11. The Kitchen Goon
Nominally cooks and butchers, these goons can be surprisingly dangerous foes with their knives, cleavers, and meat hooks. Responcible for the Villain’s food, the head of the Kitchen will be an elite goon fanatically devoted to the villain.
12. The Seneschal
With terrible combat abilities, the Seneschal is the general manager of the Villain’s house and affairs while the boss is away. At any given time, he is accompanied by 1D6 Inept Goons, drowsy goons, and a 50% of a Sergeant Goon or better.
13. The Mutant Goon
Inhuman or a monsterous experiment, the Mutant has higher than normal combat abilites but balances this with abysmal social and mental skills. Either sorcery spawned lizard-men, members of the allied hobgoblin tribe or the like, mutants generally are encountered on their own and have Mutant equivalents to Sergeant and Lieutenant Goons. Mutant goons generally fight to the death.
14. The Green Goon
Most evil lords, and higher ranking PCs are going to have land that they have to survey and tax. In a typical setting, they are going to have at least some forest or timberland to cover. The Green Goon is a native of the woods, but is also a loyal henchman of the employer. Green Goons can be woodland bandits, forestals in service to a lord and even druids sympathetic to the cause.
15. The Menial Goon
The most extra of extras, menial goons include but are not limited to household servants, scullery maids, and other professions that have no combat skills and no real skills of value in the realm of adventurering. Menial goons are best used as petty sabotours and to take up attention in the form of prisoners to be watched, refugees to be tended to or possible accomplice criminal types, depending on their master.
16. The Platemail Goon
A freelance knight, the Platemail Goon is well armed, well equiped, has a mount and a good deal of combat skill and pseudo-noble education. He might be a disenfranchised noble, a pretender mercenary or the like. An elite combatant, he works alone and is likely at first seemingly a rogue threat rather than a pawn of the PCs or the Villain.
17. The Magic Goon
Wizards and sorcerers seldom sell their services out to petty masters such as most villains, and PCs for that matter. Apprentice mages, failed mages, and mortals with a magic knack are more than willing however. Lacking the full versatility of a full-fledged magus, the Magic Goon has a handful of spells, generally 3 to 5, that remain fairly useful but not overpowering. Magic Goons seldom venture out alone considering their skills, and as such are generally attended by a Sergeant Goon, and several normal or mutant goons as protection.
18. Beastly Goon
Not a mutant of any sort, the Beastly Goon tends for the Master’s animals, be they hawks and hounds, wyverns or flesh eating giant centipedes. Un unloving job, most Beastly Goons wear scars from their charges. On the other hand, when a Beastly Goon is called into the field, there is no telling what sort of beastie he is going to have in tow and chained with him. Warhounds are common, while more exotic creatures are not out of the question.
19. Mucky-Muck Goon
Pompous, self-serving and self-important the Mucky-Muck Goon is a functionary who works in administration beneath the Master. Most affect grand titles for their tasks, and the truth of the matter is that even if they were to vanish for weeks no one would really miss them. Lacking combat skills, the Mucky-Muck expects a retinue of protective goons and sycophantically sucks up to the master. Most of the other henchmen hate the Mucky-Muck.

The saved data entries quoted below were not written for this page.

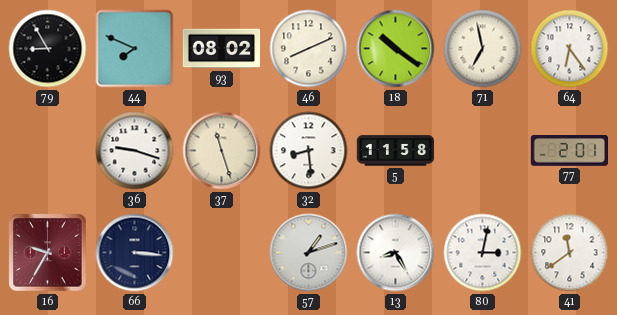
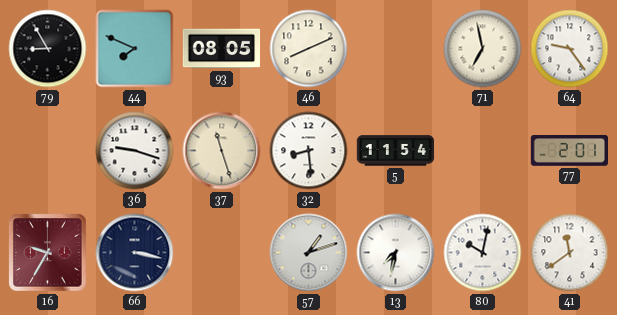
93: 08:02 -> 08:05
18: 10:21 -> none
64: 6:24 -> 9:24
5: 11:58 -> 11:54
66: 3:16 -> 3:17
13: 8:25 -> 7:32
80: 3:02 -> 10:02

Mucky-Muck is a term I have long used to describe self-aggrandizing middle managers and other less than important positions. As a rule, Mucky-Mucks tend to be better dressed, condescending towards normal workers and arrogant to their office peers.
20. The Skulk Goon
Assassins are expensive, and Goons are much more expendable. The Skulk Goon is trained to be a low level assassin, often using standard technique of poison in the goblet, the old knife in the back, or strangling with wire during the loud theatre performance. Often thin and of rogueish disposition, most Skulks avoid combat and are generally elite Goons.
21. The Whore Goon
No good villain goes with a suitable harem of women to please his every carnal desire and to demonstrate his mastery over that the most elusive of creatures, the female. The Whore Goon is part assassin, part advisor, part meat shield, and entirely expendable.
22. The Gypsy Goon
Not so much one of the Roma people, the Gypsy Goon is a fortune teller that the superstitious villain consults from time to time over various matters. Most maintain witch like appearances, are solitary by nature, and cause fear in the other goons. If pressed to combat, the Gypsy will flee, attack with a poison weapon or powder, and die quickly on the end of a sword.
23. The Hunchback Goon
There are certain tasks that mundane goons are not cut out to do. These tasks are relegated to the misshapen and deformed. Laboratory assistants, grave-robbers, disposers of bodies and other unsavory tasks often fall on the mis-matched shoulders of the often freakish and outcaste Hunchback Goon. The Hunchback is often the whipping boy for the other goons.
24. The Fool Goon
Generally kept close to the Master, the Fool Goon is an entertainer, acrobat, or musician. Fools can be canny political manipulators, terrified imprisoned musicians, or mutant freaks chosen for their ability to survive sadistic beating after sadistic beating.
25. The Goon of the Law
Having a legitmate claim to a domain, the Master of this goon has placed him as a traveling enforcer of the law. The Goon of the law can be a position of privelage for a well serving goon for the PCs, or can be a oppressive Sherrif of Nottingham Goon of the Law. This Goon generally has a rank similar to a Lieutenant Goon and associated ‘deputy goons’.
26. The Bounty Hunter
Only nominally one of the Master’s henchmen, the Bounty Hunter is a skilled goon who uses a variety of exotic weapons and non-lethal modes of attack. The bounty is generally better for a live capture, but sometimes taking a head and a cut in pay is acceptible. Often has his, or her own sense or code of honor.
27. The Family Goon
Being a person of some wealth and influence means that there is generally pressure from the family to spread some of the goods around. Sitting at the table of goondom are untold numbers of cousins, nephews, ambitious uncles, and scheming brothers. While skills vary from being inept goons on up to specialists and Lieutenants, most have a good understanding of the master and their goals. A Family Goon can be a boon in the concept of blood being thicker than water, or can be a liability in being not worth much but requiring close protection.
28. The Senior Goon
Not all goons have to be young. The Senior goon has a head full of gray hair and years of experience serving as a henchman. Full of anecdotes for PCs, and nasty surprises for villains, the Senior uses brains more than bull rushes and frontal attacks.
29. Automatic Goons
Hailing from the mineral kingdom Automatic Goons are animated objects that serve the Master. The most common form of automatic goon is the zombie and the lowly skeleton. More powerful versions of the Automatic can include bound elementals and golems. always combative type goons, Automatics seldom have skills beyond Hit Things Hard or Take it Like a Man.
30. The Henchman Goon
Horses require a good deal of care, from basics like feeding and daily brushing to advanced care like trimming hooves, shoeing, and floating teeth. Somewhere between a groom and veterinarian, the Henchman takes the best care of the master’s horse at home and in the field. Other tasks include the upkeep on saddles, bridles, and barding for the horse if it has any. The Henchman himself generally has a horse of his own just to keep up with his master, but it is always an inferior animal.